## [EXERCISE DATA]
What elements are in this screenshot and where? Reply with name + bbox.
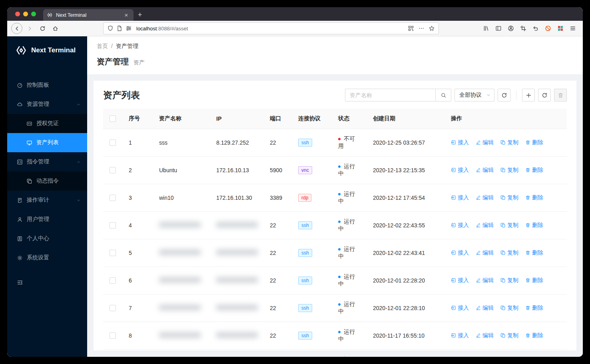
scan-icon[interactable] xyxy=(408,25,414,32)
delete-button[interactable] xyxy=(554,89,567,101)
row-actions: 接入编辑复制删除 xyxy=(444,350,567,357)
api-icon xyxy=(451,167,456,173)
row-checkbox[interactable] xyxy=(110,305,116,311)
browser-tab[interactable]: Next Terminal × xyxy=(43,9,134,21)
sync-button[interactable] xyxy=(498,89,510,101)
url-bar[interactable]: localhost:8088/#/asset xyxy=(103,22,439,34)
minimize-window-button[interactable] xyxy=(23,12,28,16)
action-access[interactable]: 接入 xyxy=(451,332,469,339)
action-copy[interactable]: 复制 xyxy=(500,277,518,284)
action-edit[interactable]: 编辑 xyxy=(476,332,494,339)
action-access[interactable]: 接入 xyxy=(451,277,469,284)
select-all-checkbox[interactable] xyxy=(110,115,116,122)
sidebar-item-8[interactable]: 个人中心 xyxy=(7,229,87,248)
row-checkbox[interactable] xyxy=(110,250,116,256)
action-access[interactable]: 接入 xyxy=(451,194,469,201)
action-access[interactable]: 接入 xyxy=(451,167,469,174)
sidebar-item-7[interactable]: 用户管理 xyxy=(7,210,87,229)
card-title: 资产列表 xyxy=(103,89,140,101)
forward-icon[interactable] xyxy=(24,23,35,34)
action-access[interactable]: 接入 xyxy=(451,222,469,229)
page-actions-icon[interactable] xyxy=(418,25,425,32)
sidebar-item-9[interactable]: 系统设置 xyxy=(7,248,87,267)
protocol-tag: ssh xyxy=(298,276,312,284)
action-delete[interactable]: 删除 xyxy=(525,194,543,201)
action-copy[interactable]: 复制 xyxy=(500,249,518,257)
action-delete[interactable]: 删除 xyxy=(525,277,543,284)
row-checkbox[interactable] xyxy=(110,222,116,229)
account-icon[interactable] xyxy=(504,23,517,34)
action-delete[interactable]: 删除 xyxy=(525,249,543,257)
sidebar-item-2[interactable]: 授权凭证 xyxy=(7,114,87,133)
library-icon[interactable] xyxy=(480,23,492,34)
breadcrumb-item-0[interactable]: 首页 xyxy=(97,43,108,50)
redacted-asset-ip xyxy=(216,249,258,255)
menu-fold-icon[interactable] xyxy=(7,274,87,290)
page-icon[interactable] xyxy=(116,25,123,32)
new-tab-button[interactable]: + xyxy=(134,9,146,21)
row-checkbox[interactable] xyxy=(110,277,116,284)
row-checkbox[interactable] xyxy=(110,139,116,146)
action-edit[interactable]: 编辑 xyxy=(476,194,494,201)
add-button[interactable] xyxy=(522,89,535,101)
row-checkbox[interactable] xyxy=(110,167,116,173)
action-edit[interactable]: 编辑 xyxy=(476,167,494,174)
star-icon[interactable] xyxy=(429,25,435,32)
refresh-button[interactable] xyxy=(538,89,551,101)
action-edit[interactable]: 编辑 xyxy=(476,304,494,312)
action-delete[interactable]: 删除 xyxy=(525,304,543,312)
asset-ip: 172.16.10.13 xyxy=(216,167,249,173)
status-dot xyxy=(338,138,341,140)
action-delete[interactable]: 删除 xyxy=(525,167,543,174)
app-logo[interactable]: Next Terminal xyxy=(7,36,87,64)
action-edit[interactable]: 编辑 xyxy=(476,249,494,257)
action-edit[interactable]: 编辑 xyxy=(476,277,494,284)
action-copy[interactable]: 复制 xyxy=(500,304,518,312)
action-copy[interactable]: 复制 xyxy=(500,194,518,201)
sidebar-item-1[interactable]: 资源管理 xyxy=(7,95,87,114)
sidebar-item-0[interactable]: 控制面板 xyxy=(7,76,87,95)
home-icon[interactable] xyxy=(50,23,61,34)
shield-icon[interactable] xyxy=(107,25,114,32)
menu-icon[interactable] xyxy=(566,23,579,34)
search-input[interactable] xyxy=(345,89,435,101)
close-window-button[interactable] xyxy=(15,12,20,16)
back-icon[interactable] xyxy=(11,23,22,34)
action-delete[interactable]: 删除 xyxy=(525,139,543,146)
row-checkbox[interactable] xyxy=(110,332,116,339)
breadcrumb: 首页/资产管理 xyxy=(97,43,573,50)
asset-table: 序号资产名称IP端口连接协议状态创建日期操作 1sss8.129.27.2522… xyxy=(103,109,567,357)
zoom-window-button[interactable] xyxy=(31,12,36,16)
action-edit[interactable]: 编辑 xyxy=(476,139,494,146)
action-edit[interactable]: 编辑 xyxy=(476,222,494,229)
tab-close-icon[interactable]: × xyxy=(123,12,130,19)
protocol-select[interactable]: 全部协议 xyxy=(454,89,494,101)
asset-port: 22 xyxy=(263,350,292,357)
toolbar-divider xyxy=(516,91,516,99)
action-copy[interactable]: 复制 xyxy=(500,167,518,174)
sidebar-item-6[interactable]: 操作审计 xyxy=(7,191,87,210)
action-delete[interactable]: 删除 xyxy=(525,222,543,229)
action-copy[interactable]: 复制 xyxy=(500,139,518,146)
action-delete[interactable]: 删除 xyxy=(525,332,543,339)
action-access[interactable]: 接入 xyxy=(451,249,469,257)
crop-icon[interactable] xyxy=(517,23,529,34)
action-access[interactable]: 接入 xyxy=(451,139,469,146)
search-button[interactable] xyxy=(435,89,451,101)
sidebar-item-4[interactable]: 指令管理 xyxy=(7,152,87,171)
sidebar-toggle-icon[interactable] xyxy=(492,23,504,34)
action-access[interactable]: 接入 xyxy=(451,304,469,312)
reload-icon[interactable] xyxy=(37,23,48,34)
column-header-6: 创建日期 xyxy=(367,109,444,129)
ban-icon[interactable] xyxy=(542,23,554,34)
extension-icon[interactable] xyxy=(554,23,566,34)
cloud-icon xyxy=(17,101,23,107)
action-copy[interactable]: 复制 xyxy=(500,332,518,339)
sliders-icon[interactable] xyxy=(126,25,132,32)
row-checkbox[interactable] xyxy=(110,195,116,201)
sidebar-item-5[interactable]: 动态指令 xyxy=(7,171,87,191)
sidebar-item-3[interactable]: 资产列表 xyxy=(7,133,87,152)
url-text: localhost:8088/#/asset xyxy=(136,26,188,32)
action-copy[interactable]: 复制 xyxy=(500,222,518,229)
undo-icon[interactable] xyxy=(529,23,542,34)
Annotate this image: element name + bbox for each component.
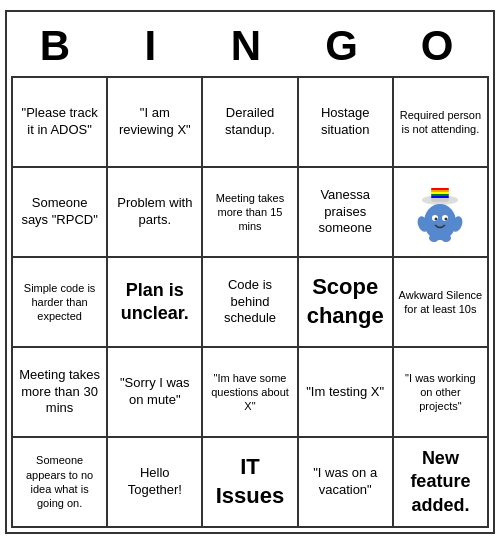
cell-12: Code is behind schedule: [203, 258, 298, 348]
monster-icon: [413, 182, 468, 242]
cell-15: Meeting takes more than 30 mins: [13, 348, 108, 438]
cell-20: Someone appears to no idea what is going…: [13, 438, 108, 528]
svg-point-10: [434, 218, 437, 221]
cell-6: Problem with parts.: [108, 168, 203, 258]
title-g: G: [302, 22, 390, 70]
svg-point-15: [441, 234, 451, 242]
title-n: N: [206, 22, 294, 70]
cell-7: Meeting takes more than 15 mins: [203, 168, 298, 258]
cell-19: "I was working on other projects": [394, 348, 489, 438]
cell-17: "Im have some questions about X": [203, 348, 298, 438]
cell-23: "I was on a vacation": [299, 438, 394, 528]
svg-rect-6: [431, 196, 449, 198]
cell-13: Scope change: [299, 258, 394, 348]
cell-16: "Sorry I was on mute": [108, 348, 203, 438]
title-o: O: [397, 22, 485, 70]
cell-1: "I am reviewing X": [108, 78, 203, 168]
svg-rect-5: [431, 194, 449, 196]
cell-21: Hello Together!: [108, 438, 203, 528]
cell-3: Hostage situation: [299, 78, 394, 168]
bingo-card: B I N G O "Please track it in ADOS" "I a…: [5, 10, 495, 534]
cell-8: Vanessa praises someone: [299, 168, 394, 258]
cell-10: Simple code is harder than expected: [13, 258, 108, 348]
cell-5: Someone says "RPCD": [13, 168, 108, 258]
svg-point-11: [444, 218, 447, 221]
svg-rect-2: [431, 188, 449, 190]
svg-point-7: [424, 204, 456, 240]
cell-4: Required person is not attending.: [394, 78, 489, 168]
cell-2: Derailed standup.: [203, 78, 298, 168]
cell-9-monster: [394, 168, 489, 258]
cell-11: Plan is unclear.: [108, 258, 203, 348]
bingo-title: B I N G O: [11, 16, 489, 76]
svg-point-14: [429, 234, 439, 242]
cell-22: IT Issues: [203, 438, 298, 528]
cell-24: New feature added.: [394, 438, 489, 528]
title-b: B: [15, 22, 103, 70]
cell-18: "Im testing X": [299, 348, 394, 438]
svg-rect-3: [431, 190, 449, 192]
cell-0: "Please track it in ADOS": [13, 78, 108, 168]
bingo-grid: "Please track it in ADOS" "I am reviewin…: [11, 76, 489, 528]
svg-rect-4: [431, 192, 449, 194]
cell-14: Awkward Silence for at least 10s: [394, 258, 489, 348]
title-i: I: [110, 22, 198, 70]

## [WHAT YOU ARE ASKED TO DO]
Extract, word for word, every line from the one holding "Annotate this image: element" through the closing line of the data above. Do not include any pictures.

## [REPLY]
Annotate this image: element name + bbox for each component.
cell-12: Code is behind schedule: [203, 258, 298, 348]
monster-icon: [413, 182, 468, 242]
cell-15: Meeting takes more than 30 mins: [13, 348, 108, 438]
cell-20: Someone appears to no idea what is going…: [13, 438, 108, 528]
svg-point-10: [434, 218, 437, 221]
cell-6: Problem with parts.: [108, 168, 203, 258]
title-g: G: [302, 22, 390, 70]
svg-point-15: [441, 234, 451, 242]
title-n: N: [206, 22, 294, 70]
cell-7: Meeting takes more than 15 mins: [203, 168, 298, 258]
cell-19: "I was working on other projects": [394, 348, 489, 438]
cell-17: "Im have some questions about X": [203, 348, 298, 438]
cell-23: "I was on a vacation": [299, 438, 394, 528]
svg-rect-6: [431, 196, 449, 198]
cell-13: Scope change: [299, 258, 394, 348]
cell-16: "Sorry I was on mute": [108, 348, 203, 438]
title-o: O: [397, 22, 485, 70]
cell-1: "I am reviewing X": [108, 78, 203, 168]
svg-rect-5: [431, 194, 449, 196]
cell-21: Hello Together!: [108, 438, 203, 528]
cell-3: Hostage situation: [299, 78, 394, 168]
bingo-card: B I N G O "Please track it in ADOS" "I a…: [5, 10, 495, 534]
cell-8: Vanessa praises someone: [299, 168, 394, 258]
cell-10: Simple code is harder than expected: [13, 258, 108, 348]
cell-5: Someone says "RPCD": [13, 168, 108, 258]
svg-point-11: [444, 218, 447, 221]
svg-rect-2: [431, 188, 449, 190]
svg-point-7: [424, 204, 456, 240]
cell-4: Required person is not attending.: [394, 78, 489, 168]
cell-2: Derailed standup.: [203, 78, 298, 168]
cell-9-monster: [394, 168, 489, 258]
cell-11: Plan is unclear.: [108, 258, 203, 348]
bingo-title: B I N G O: [11, 16, 489, 76]
svg-point-14: [429, 234, 439, 242]
cell-22: IT Issues: [203, 438, 298, 528]
cell-24: New feature added.: [394, 438, 489, 528]
title-b: B: [15, 22, 103, 70]
cell-18: "Im testing X": [299, 348, 394, 438]
svg-rect-3: [431, 190, 449, 192]
cell-0: "Please track it in ADOS": [13, 78, 108, 168]
bingo-grid: "Please track it in ADOS" "I am reviewin…: [11, 76, 489, 528]
svg-rect-4: [431, 192, 449, 194]
cell-14: Awkward Silence for at least 10s: [394, 258, 489, 348]
title-i: I: [110, 22, 198, 70]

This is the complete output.